Problem to work on —
Give every line of the listing word for word, beginning at the first and including the line with "Documents de la saison 2022-2023" as the last.

Information given —

= = = = = = =

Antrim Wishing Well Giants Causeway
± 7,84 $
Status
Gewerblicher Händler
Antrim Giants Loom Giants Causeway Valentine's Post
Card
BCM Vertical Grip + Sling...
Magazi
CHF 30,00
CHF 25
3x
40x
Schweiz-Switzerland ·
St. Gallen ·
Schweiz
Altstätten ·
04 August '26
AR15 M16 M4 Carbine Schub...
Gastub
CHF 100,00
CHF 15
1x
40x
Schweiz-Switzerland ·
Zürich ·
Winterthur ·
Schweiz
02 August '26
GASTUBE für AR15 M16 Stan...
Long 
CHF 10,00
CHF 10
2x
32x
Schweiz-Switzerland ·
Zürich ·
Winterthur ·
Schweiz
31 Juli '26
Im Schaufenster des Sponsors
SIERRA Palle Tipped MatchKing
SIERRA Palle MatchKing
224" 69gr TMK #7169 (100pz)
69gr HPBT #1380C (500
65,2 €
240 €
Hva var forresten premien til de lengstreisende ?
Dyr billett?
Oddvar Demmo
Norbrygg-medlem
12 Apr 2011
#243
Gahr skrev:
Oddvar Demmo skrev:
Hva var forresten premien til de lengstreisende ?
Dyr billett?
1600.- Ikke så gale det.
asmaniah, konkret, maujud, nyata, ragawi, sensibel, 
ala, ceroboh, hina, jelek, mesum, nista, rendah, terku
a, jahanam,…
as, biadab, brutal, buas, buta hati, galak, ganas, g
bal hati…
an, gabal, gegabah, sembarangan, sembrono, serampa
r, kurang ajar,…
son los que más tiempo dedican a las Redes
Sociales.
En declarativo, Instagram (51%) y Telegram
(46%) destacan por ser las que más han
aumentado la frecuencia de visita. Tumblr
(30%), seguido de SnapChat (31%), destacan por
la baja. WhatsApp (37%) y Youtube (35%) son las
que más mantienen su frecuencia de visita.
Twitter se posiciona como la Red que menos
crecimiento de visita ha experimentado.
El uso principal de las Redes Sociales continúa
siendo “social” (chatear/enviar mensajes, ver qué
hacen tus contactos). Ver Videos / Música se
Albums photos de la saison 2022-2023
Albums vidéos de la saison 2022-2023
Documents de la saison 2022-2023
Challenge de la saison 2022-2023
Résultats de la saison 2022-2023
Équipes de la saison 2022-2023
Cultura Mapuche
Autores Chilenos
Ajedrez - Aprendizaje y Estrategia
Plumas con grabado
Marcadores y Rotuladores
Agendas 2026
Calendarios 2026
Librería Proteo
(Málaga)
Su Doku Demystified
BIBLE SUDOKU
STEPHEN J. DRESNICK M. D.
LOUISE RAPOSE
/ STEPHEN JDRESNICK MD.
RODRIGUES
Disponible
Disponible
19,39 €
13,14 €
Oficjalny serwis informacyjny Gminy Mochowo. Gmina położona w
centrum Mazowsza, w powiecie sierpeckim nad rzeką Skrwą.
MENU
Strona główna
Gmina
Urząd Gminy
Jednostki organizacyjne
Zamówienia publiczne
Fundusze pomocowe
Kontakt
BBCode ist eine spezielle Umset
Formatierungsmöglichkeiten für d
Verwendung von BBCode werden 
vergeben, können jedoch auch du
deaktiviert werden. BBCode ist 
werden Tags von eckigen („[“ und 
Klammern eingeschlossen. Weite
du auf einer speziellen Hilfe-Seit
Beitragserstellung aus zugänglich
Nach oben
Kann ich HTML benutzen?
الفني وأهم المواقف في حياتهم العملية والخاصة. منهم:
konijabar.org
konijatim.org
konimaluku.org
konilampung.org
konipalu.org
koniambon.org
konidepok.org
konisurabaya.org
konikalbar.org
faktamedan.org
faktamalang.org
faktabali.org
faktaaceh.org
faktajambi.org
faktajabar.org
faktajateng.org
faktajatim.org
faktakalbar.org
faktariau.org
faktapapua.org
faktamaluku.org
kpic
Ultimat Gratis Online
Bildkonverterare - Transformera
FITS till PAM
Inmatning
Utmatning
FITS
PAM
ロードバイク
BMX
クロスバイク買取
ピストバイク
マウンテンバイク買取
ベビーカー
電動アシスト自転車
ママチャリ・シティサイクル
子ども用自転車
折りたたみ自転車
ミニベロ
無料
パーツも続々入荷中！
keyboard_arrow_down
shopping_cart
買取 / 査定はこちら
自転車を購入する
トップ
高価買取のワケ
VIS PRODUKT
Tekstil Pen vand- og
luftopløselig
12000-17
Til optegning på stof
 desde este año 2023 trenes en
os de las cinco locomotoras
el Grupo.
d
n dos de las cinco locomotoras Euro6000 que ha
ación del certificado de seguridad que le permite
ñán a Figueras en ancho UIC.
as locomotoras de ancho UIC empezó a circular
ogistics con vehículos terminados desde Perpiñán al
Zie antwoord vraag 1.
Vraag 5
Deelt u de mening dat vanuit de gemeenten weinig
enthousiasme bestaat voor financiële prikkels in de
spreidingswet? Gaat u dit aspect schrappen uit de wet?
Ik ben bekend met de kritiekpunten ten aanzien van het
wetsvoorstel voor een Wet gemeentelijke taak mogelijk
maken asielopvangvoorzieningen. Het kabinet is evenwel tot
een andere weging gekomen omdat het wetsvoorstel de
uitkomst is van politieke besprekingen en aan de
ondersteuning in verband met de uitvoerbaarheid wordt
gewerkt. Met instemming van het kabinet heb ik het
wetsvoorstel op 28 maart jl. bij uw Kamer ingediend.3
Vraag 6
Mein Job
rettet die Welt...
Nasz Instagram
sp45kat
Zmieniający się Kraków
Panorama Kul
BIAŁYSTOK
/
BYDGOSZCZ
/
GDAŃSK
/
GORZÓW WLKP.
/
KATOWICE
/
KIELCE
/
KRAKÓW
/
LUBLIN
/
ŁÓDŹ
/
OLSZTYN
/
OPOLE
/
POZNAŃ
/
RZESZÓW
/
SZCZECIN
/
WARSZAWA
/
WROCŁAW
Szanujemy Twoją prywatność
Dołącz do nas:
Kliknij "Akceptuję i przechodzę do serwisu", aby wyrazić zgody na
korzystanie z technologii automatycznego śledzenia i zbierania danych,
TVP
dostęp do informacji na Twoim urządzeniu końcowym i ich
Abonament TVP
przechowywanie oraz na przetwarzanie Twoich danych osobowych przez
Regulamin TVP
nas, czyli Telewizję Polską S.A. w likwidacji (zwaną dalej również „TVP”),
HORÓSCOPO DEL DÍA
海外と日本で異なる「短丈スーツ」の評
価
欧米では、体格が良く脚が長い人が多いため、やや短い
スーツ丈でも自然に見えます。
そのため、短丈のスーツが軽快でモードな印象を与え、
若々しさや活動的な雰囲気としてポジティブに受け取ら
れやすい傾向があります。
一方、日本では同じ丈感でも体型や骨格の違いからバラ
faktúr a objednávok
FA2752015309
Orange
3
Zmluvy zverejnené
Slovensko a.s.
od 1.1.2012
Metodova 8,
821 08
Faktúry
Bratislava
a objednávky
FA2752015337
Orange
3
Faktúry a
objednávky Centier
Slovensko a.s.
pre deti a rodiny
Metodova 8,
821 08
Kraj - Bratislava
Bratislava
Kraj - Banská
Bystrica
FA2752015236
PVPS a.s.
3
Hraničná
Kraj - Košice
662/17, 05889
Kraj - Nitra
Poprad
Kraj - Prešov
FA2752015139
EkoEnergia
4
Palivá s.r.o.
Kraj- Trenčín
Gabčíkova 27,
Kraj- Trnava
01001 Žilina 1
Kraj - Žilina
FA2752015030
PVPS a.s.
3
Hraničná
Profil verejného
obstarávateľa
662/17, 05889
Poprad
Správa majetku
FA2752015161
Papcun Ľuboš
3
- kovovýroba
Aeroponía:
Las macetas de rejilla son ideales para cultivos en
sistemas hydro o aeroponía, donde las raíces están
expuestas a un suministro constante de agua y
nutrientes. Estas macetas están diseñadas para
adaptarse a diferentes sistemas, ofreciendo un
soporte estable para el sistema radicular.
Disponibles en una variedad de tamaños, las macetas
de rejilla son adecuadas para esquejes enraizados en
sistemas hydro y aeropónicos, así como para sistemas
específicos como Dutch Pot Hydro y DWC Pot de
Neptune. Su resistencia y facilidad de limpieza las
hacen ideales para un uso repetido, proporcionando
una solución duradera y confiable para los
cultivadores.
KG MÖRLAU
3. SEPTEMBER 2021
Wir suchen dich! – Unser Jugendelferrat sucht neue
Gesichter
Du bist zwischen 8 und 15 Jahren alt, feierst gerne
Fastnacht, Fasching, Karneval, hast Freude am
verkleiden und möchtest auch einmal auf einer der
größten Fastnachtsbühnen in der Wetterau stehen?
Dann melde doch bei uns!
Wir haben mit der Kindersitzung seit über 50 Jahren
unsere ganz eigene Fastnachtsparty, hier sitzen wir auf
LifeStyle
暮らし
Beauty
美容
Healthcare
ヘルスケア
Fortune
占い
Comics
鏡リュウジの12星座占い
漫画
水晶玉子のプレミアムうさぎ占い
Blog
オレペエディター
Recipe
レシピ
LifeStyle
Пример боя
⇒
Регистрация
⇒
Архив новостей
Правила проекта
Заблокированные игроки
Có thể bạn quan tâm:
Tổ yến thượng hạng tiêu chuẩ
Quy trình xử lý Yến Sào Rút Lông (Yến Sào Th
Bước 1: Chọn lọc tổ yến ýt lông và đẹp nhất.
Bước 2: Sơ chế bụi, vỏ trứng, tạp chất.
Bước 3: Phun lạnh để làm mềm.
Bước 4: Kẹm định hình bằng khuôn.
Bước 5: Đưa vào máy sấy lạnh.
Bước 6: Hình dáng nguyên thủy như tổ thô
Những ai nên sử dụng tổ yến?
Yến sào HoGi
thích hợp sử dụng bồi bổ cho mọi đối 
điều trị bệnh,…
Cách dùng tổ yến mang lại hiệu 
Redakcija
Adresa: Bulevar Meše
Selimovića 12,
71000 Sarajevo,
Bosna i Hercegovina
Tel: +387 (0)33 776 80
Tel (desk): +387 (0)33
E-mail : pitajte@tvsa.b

= = = = = = =

Reply to the exercise —
Antrim Wishing Well Giants Causeway
± 7,84 $
Status
Gewerblicher Händler
Antrim Giants Loom Giants Causeway Valentine's Post
Card
BCM Vertical Grip + Sling...
Magazi
CHF 30,00
CHF 25
3x
40x
Schweiz-Switzerland ·
St. Gallen ·
Schweiz
Altstätten ·
04 August '26
AR15 M16 M4 Carbine Schub...
Gastub
CHF 100,00
CHF 15
1x
40x
Schweiz-Switzerland ·
Zürich ·
Winterthur ·
Schweiz
02 August '26
GASTUBE für AR15 M16 Stan...
Long 
CHF 10,00
CHF 10
2x
32x
Schweiz-Switzerland ·
Zürich ·
Winterthur ·
Schweiz
31 Juli '26
Im Schaufenster des Sponsors
SIERRA Palle Tipped MatchKing
SIERRA Palle MatchKing
224" 69gr TMK #7169 (100pz)
69gr HPBT #1380C (500
65,2 €
240 €
Hva var forresten premien til de lengstreisende ?
Dyr billett?
Oddvar Demmo
Norbrygg-medlem
12 Apr 2011
#243
Gahr skrev:
Oddvar Demmo skrev:
Hva var forresten premien til de lengstreisende ?
Dyr billett?
1600.- Ikke så gale det.
asmaniah, konkret, maujud, nyata, ragawi, sensibel, 
ala, ceroboh, hina, jelek, mesum, nista, rendah, terku
a, jahanam,…
as, biadab, brutal, buas, buta hati, galak, ganas, g
bal hati…
an, gabal, gegabah, sembarangan, sembrono, serampa
r, kurang ajar,…
son los que más tiempo dedican a las Redes
Sociales.
En declarativo, Instagram (51%) y Telegram
(46%) destacan por ser las que más han
aumentado la frecuencia de visita. Tumblr
(30%), seguido de SnapChat (31%), destacan por
la baja. WhatsApp (37%) y Youtube (35%) son las
que más mantienen su frecuencia de visita.
Twitter se posiciona como la Red que menos
crecimiento de visita ha experimentado.
El uso principal de las Redes Sociales continúa
siendo “social” (chatear/enviar mensajes, ver qué
hacen tus contactos). Ver Videos / Música se
Albums photos de la saison 2022-2023
Albums vidéos de la saison 2022-2023
Documents de la saison 2022-2023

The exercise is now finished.